Add another Function node after your LLM processing to update the queue:


// Update processing count after completion
const currentProcessing = $workflow.getData('currentProcessing') || 0;
$workflow.setData('currentProcessing', Math.max(0, currentProcessing - 1));

// Return processed item
return $input.all();

Step 10: Creating a Complete Parallel Processing Workflow

Now let's put everything together in a complete workflow:

Start node (with input data containing prompts)
Split In Batches node (configured as in Step 3)
Function node for token tracking (Step 8)
Function node for queue management (Step 9)
OpenAI node (or your preferred LLM node)
Function node for error handling with retries (Step 5)
IF node that checks for retry status
Wait node (for retry delays)
Function node to update queue (Step 9)
Merge node (to collect all results)
End node

Step 11: Optimizing Performance with Execution Mode Settings

Configure execution settings for optimal performance:

Navigate to your workflow settings
Set "Execution Mode" to "Queue" for better parallel handling
Enable "Save Data Progress" for recovery in case of failures
Set "Timeout" to a value appropriate for your LLM calls (e.g., 300 seconds)

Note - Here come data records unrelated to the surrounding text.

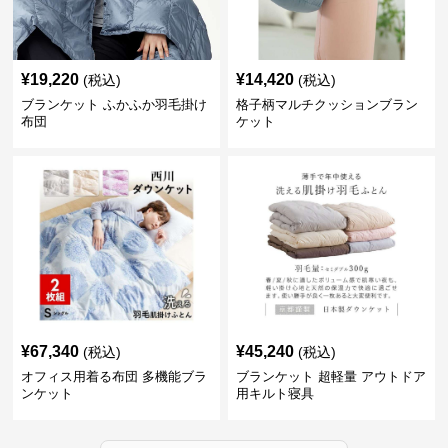
¥
19,220
¥
14,420
(税込)
(税込)
ブランケット ふかふか羽毛掛け
格子柄マルチクッションブラン
布団
ケット
¥
67,340
¥
45,240
(税込)
(税込)
オフィス用着る布団 多機能ブラ
ブランケット 超軽量 アウトドア
ンケット
用キルト寝具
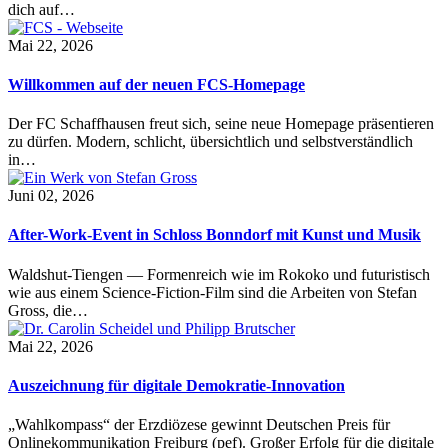
dich auf…
Mai 22, 2026
Willkommen auf der neuen FCS-Homepage
Der FC Schaffhausen freut sich, seine neue Homepage präsentieren
zu dürfen. Modern, schlicht, übersichtlich und selbstverständlich
in…
Juni 02, 2026
After-Work-Event in Schloss Bonndorf mit Kunst und Musik
Waldshut-Tiengen — Formenreich wie im Rokoko und futuristisch
wie aus einem Science-Fiction-Film sind die Arbeiten von Stefan
Gross, die…
Mai 22, 2026
Auszeichnung für digitale Demokratie-Innovation
„Wahlkompass“ der Erzdiözese gewinnt Deutschen Preis für
Onlinekommunikation Freiburg (pef). Großer Erfolg für die digitale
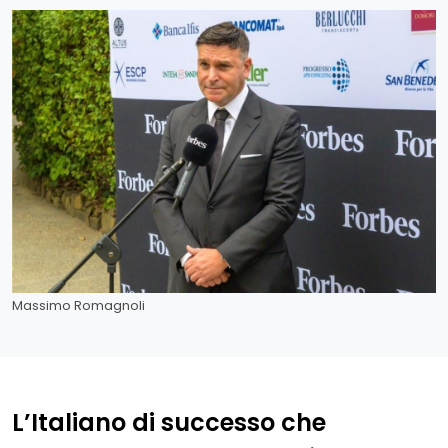
Massimo Romagnoli
L’Italiano di successo che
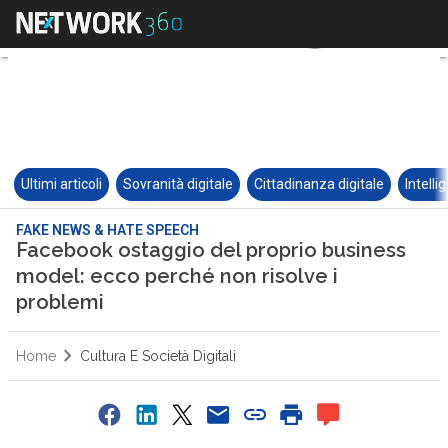
Ultimi articoli
Sovranità digitale
Cittadinanza digitale
Intelli
FAKE NEWS & HATE SPEECH
Facebook ostaggio del proprio business
model: ecco perché non risolve i
problemi
Home
Cultura E Società Digitali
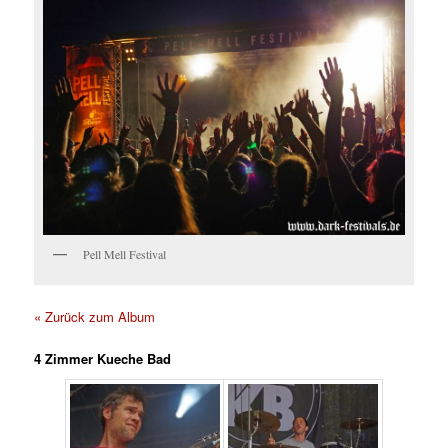
Pell Mell Festival
« Zurück zum Album
4 Zimmer Kueche Bad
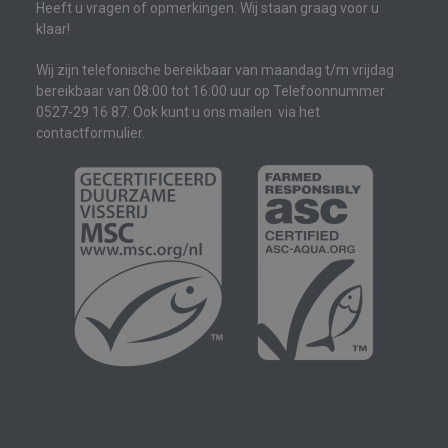
Heeft u vragen of opmerkingen. Wij staan graag voor u
klaar!
Wij zijn telefonische bereikbaar van maandag t/m vrijdag
bereikbaar van 08:00 tot 16:00 uur op Telefoonnummer
0527-29 16 87. Ook kunt u ons mailen via het
contactformulier.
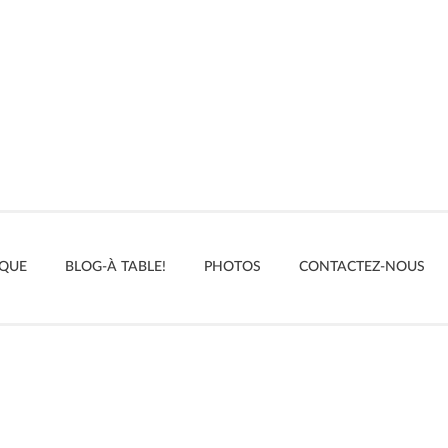
IQUE
BLOG-À TABLE!
PHOTOS
CONTACTEZ-NOUS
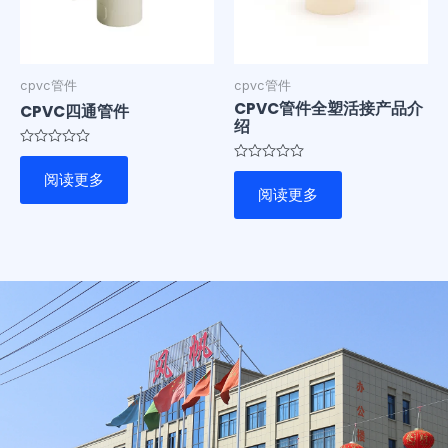
cpvc管件
cpvc管件
CPVC管件全塑活接产品介
CPVC四通管件
绍
评
分
评
阅读更多
0
分
阅读更多
&sol;
0
5
&sol;
5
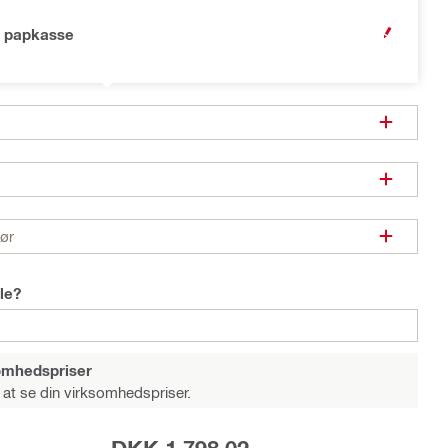
 papkasse
OPEN MODA
hør
le?
somhedspriser
 at se din virksomhedspriser.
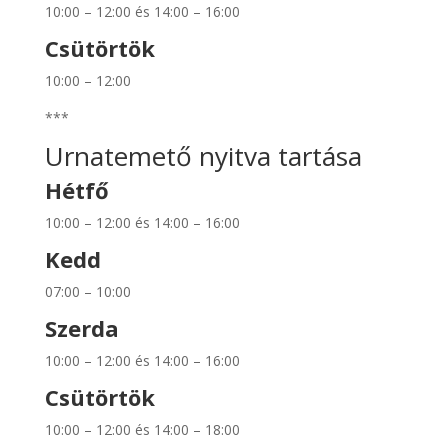
10:00 – 12:00 és 14:00 – 16:00
Csütörtök
10:00 – 12:00
***
Urnatemető nyitva tartása
Hétfő
10:00 – 12:00 és 14:00 – 16:00
Kedd
07:00 – 10:00
Szerda
10:00 – 12:00 és 14:00 – 16:00
Csütörtök
10:00 – 12:00 és 14:00 – 18:00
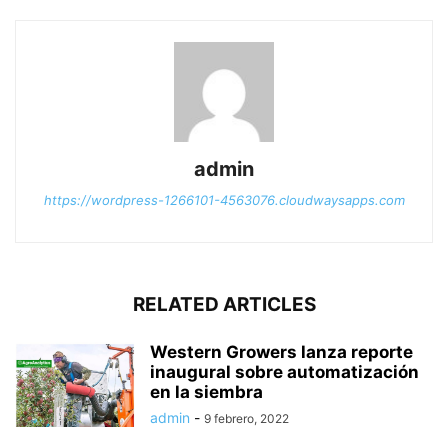
admin
https://wordpress-1266101-4563076.cloudwaysapps.com
RELATED ARTICLES
Western Growers lanza reporte
inaugural sobre automatización
en la siembra
admin
-
9 febrero, 2022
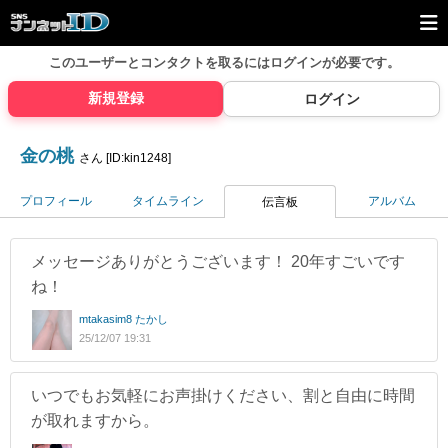
このユーザーとコンタクトを取るには
ログインが必要です。
新規登録
ログイン
金の桃
さん [ID:kin1248]
プロフィール
タイムライン
アルバム
伝言板
メッセージありがとうございます！ 20年すごいです
ね！
mtakasim8 たかし
25/12/07 19:31
いつでもお気軽にお声掛けください、割と自由に時間
が取れますから。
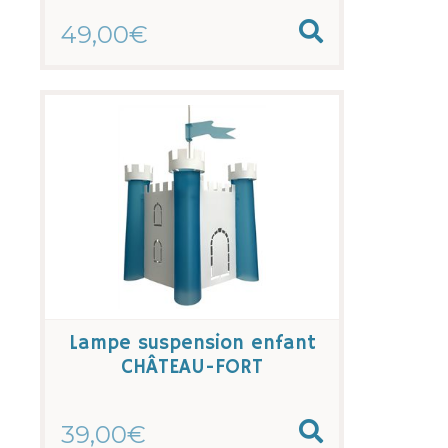
49,00€
Lampe suspension enfant
CHÂTEAU-FORT
39,00€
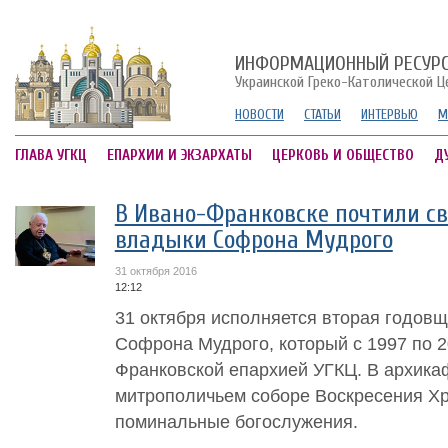
ИНФОРМАЦИОННЫЙ РЕСУР
Украинской Греко-Католической Ц
НОВОСТИ
СТАТЬИ
ИНТЕРВЬЮ
М
ГЛАВА УГКЦ
ЕПАРХИИ И ЭКЗАРХАТЫ
ЦЕРКОВЬ И ОБЩЕСТВО
Д
В Ивано-Франковске почтили с
владыки Софрона Мудрого
31 октября 2016
12:12
31 октября исполняется вторая годов
Софрона Мудрого, который с 1997 по 2
Франковской епархией УГКЦ. В архик
митрополичьем соборе Воскресения Хр
поминальные богослужения.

These settings ensure your workflow can handle concurrent execution effectively.

Step 12: Monitoring and Debugging Concurrent LLM Calls

Implement monitoring to track your workflow execution:


// Function node for logging and monitoring
const item = $input.first();

// Log important metrics
console.log(`Processing item ID: ${item.json.id}`);
console.log(`Current queue length: ${$workflow.getData('llmRequestQueue')?.length || 0}`);
console.log(`Currently processing: ${$workflow.getData('currentProcessing') || 0}`);
console.log(`Total token usage: ${$workflow.getData('tokenUsage') || 0}`);

// You can also send metrics to external monitoring
if (item.json.status === 'error') {
  // Log errors more prominently
  console.error(`Error processing item ${item.json.id}: ${item.json.error}`);
}

return item;

Place this node at strategic points in your workflow to monitor execution.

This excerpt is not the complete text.